Illustration from 'The Pearl.'
Illustration from ‘The Pearl.’

The exact attribution of the poems remains unknown, and the name of ‘the Gawain-Poet’ or ‘the Pearl-Poet’ as he has become known, has been the topic of scholarly debate.   At one time the author was thought to be Hugh Massey, a member of a landed Cheshire family and local cultured elite.  Recent scholarship has shown that there were only a small number of estates in late 14th century Cheshire, and it is more likely that the poet was a minor cleric working in London for a west Midlands noble, close to Richard II’s court (1377-1399).

 

A fascinating survival
The survival of The Pearl Manuscript is in itself an intriguing tale.  The first traceable owner was Yorkshire collector Henry Savile (1568-1617), who procured the volume sometime after the great abbeys and monasteries of northern England were dissolved and their assets appropriated and dispersed in the mid-16th century.
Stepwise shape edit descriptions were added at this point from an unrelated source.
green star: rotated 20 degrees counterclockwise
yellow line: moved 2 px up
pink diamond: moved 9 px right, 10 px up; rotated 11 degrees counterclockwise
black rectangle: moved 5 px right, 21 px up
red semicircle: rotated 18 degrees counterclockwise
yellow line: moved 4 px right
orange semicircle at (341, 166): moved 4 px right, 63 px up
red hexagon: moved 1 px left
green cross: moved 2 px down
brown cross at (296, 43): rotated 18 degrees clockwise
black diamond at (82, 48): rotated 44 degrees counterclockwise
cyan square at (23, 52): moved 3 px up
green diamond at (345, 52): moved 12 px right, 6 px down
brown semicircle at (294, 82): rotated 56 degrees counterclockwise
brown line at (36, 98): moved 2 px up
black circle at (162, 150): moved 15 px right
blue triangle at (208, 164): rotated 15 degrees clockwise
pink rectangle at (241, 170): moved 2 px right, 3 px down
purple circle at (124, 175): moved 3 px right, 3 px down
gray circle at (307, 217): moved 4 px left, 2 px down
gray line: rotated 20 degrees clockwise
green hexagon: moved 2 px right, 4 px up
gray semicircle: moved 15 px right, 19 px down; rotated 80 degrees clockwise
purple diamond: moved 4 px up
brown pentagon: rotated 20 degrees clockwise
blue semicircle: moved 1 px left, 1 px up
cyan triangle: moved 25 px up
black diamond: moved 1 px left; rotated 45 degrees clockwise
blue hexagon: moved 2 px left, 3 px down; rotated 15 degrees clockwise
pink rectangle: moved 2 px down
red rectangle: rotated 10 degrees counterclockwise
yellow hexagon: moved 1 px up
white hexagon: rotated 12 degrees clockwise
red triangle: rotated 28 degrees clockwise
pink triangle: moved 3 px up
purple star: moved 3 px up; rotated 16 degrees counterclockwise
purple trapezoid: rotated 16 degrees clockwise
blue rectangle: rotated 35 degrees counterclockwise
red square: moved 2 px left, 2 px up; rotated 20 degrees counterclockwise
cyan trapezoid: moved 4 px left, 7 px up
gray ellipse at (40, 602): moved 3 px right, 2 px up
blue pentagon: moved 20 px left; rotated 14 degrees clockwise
After Savile’s death the manuscript made its way into the possession of the famous book collector, Sir Robert Cotton (1570/1-1631).  The volume was listed by Cotton’s librarian but it appears that he did not read much beyond the first folio and realise that the manuscript contained four separate texts.  Then, most fortuitously, the manuscript survived the devastating fire of Cotton’s Library in 1731 in which many important medieval works were lost.

Incredibly, despite the manuscript’s medieval origins, all four poems remained obscure until 1839 when ‘Sir Gawain and the Green Knight’ was first edited by Sir Frederic Madden in a published collection of Gawain romances. [5] Since then all four poems have risen in popularity and attracted detailed scholarly attention, including by J.R.R. Tolkein who co-edited a translation in 1925.[6]

Interested in learning more?
• An engaging introduction to The Pearl Manuscript can be found in Malcolm Andrew’s and Ronald Waldron’s The Poems of the Pearl Manuscript. 5th edition. Exeter: University of Exeter Press, 2007.
• A digitised version of The Pearl Manuscript can be accessed at http://contentdm.ucalgary.ca/cdm/landingpage/collection/gawain
• You can read a modern translation of the ‘The Pearl’ online at http://www.gutenberg.org/files/13211/13211-8.txt
• Watch a documentary of ‘Sir Gawain and the Green Knight’ including excerpts read in Middle English at https://www.youtube.com/watch?v=-nAd6fffVvs
• ‘Sir Gawain and the Green Knight’ is the first lecture in the Faculty of Arts 10 Great Books 2016 series.              

First lines of 'The Pearl.'
First lines of ‘The Pearl.’

Susan Thomas (Rare Books Curator)

[1] The Pearl Manuscript.  London: Folio Society, 2015.

[2] The Folio Society was established in London in 1947 for the purpose of publishing faithfully rendered facsimiles of the classics of world literature.  Your can discover more than 140 other Folio Society editions in the Rare Books Collection in the University Library catalogue.

[3] London, The British Library,  MS Cotton Nero A.x.

[4]  ‘Alliterative verse’, Wikipedia: the free encyclopedia, viewed 22 February 2016 https://en.wikipedia.org/wiki/Alliterative_verse

[5] Madden, F. Syr Gawayne: a collection of ancient romance-poems by Scotish [sic] and English authors. London: Bannatyne Club, 1839.

[6] Tolkein, J.R.R. & E.V. Gordon (eds).  Sir Gawain and the Green Knight.  Oxford: Clarendon Press, 1925.